Problem to solve: Copy everything in the data below exactly except the pictures.

Material provided:

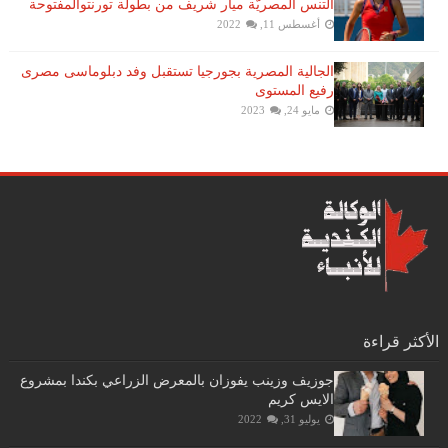
التنس​ المصريّة ​ميار شريف​ من بطولة ​تورنتو​المفتوحة
أغسطس 11, 2022
الجالية المصرية بجورجيا تستقبل وفد دبلوماسى مصرى
رفيع المستوى
مايو 24, 2023
الأكثر قراءة
جوزيف وزينب يفوزان بالمعرض الزراعي بكندا بمشروع
الايس كريم
يوليو 31, 2022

Answer to the problem:
التنس​ المصريّة ​ميار شريف​ من بطولة ​تورنتو​المفتوحة
أغسطس 11, 2022
الجالية المصرية بجورجيا تستقبل وفد دبلوماسى مصرى
رفيع المستوى
مايو 24, 2023
الأكثر قراءة
جوزيف وزينب يفوزان بالمعرض الزراعي بكندا بمشروع
الايس كريم
يوليو 31, 2022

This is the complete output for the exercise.